2.2. Spectra Standardization and PCA

Standardization helps to accelerate the calculations in the algorithm. Standardization was performed using StandardScaler() [31] for all the divided datasets. The formula given below was applied for the transformation.

$$S=\frac{x-\mu }{\sigma },$$

(1)

where $S$ is the transformed value of the feature, x is the original value, μ is the mean, and σ is the standard deviation.

PCA is a classical linear dimensionality reduction method that preserves the main features and eliminates some information that overlaps the data [32]. It enables the linear combination of multiple independent variables according to the maximum variance principle and replaces the original variables with a small number of synthetic variables [33]. The linear model in the following equation represents the data matrix $X$:

$$X=T{P}^T+E,$$

(2)

where $T$ is the fraction matrix $\left(n \times k\right)$, $P$ is the load matrix $\left(m\times k\right)$, and $E$ is the error matrix.

2.3. Hybrid 1D-CNN and LSTM Neural Network Model Development

The combination of CNNs and recurrent neural networks (RNNs) has had several research applications and has recently yielded significant results in the following areas: in the field of natural language processing, such as sentiment analysis and speech recognition [34,35]; in real-time data prediction, such as stock prediction [36,37], human energy consumption [38], and air pollution prediction [39,40]; and in computer vision, for modal frequency detection in computer vision [41]. The CNN reduces parameters through weight sharing to improve the model learning efficiency. In addition, the LSTM is a recurrent network model which solves the long-standing gradient explosion and gradient disappearance problems in the RNN [37].

The CNN–LSTM network framework is shown in Figure 2. In this study, two learners based on a 1D-CNN and LSTM were built. The two learners were constructed to extract the local abstraction and sequence position information from the spectra, severally. Specifically, the data features inside the spectrum learned by the CNN were input into the LSTM, and the LSTM was used to extract the position information in the spectral data. The CNN–LSTM model can fully extract the inherent characteristics of the data, and it also enables the model to have a certain ability to mine medium and long sequence data information. It can learn the hidden features of samples and obtain this information to better identify samples of different categories. In this paper, the model was further optimized to enhance its performance for infrared spectroscopy analysis and identification. The hidden layer size of the LSTM was 10, and the dropout parameter was 0.3.

2.3.1. 1D-CNN

The 1D-CNN constructed in this paper utilized the Alexnet framework, and the structure of the 1D-CNN model is shown in Figure 3. Alexnet is a classical deep learning model that contains an 8-layer transform with 5 convolutional and 2 fully connected layers and a fully connected output layer.
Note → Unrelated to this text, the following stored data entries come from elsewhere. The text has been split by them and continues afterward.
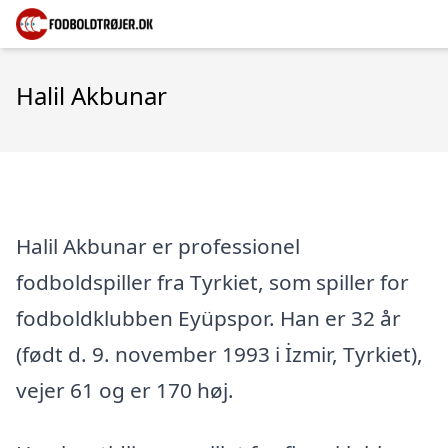
Halil Akbunar
Halil Akbunar er professionel
fodboldspiller fra Tyrkiet, som spiller for
fodboldklubben Eyüpspor. Han er 32 år
(født d. 9. november 1993 i İzmir, Tyrkiet),
vejer 61 og er 170 høj.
Alexnet adds the Rectified Linear Unit (ReLU) activation function after each convolutional layer, which makes Alexnet use a random discard technique to selectively ignore neurons in the fully connected layer during training to avoid overfitting the model [42].

The Alexnet model was optimally adapted for this experiment to identify the IR spectral data better. After changing the two-dimensional convolutional layers to one-dimensional convolutional layers, all the pooling layers were removed. A BN layer was added before the first three convolutional layers, and a fully connected layer was reduced. The arrangement sequence of the BN layers placed before the convolutional layers can speed up the Alexnet network training and prevent model overfitting.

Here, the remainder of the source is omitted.